# argon regulator, will this work?



## Zabman14u (Jun 20, 2009)

i was organizing my garage the other day and came across a regulator for bottled gas. it was for a welder and has not only the obvious bottle pressure gauge, but another gauge that reads flow rate rather than line pressure. it still has the regulator screw on the front as any normal regulator does. etched on the back says argon gas, but im kinda thinking its more for a true flow rate reading. will this work for a CO2 setup if i would buy a bottle or would it damage a seal. i know the regulator is the most expensive thing in the system and was wondering it i could get this little guy to work. 

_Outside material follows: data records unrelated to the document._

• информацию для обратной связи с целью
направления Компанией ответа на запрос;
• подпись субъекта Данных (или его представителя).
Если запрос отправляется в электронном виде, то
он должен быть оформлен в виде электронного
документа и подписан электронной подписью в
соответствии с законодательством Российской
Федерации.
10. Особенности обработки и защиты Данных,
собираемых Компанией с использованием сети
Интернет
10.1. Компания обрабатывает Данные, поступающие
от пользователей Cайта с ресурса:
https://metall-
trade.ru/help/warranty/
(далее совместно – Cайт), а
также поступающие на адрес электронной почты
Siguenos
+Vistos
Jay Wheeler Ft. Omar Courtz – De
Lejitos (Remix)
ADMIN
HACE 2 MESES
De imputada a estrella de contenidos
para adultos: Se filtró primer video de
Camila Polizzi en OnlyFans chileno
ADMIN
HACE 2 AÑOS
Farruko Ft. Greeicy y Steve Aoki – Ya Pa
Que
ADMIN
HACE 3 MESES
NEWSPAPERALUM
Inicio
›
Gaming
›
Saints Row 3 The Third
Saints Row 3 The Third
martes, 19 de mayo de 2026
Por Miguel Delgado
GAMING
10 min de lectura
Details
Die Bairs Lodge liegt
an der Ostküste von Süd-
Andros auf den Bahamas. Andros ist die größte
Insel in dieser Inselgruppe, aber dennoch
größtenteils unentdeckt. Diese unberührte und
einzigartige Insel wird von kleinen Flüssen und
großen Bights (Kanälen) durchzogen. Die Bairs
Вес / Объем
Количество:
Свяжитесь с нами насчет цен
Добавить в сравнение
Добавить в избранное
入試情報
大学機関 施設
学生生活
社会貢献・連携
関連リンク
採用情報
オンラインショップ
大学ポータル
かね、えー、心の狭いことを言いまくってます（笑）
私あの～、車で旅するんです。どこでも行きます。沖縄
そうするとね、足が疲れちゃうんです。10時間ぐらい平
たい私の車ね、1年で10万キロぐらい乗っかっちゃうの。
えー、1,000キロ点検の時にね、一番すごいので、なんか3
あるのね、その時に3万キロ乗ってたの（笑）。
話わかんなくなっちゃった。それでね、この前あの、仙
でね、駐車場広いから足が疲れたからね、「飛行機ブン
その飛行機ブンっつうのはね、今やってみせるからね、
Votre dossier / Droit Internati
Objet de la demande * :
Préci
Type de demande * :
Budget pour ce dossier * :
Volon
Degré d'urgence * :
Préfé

ps, im looking to replace my DIY CO2 as i keep forgetting to refill it when it dies. i also have a 30 gal tank if it matters.


----------



## Daniil (Oct 30, 2009)

It will work if you get this adapter 
http://weldingdirect.com/a8arregtoco2.html


----------



## Zabman14u (Jun 20, 2009)

thanks. that looks easy enough. 

ok, another quick question. how big of a bottle would you suggest for the 30 gallon tank that would last about a month or two for a med tech setup. im trying to stay away from the full sized bottles because im gonna set it in the basement and i have picked those things up before and do not want to carry it up and down the stairs.


----------



## psusaxman2000 (Dec 22, 2009)

I have a 5lb tank on my 55 gal that lasts like 4 or 5 months. Should be plenty for a 30 gal.


----------



## Z400 (Mar 24, 2010)

You can use that adapter or you can remove the nipple on the regulator and install a CGA320 nipple and there will be no need for any adapters that will give you excessive length and stress.


----------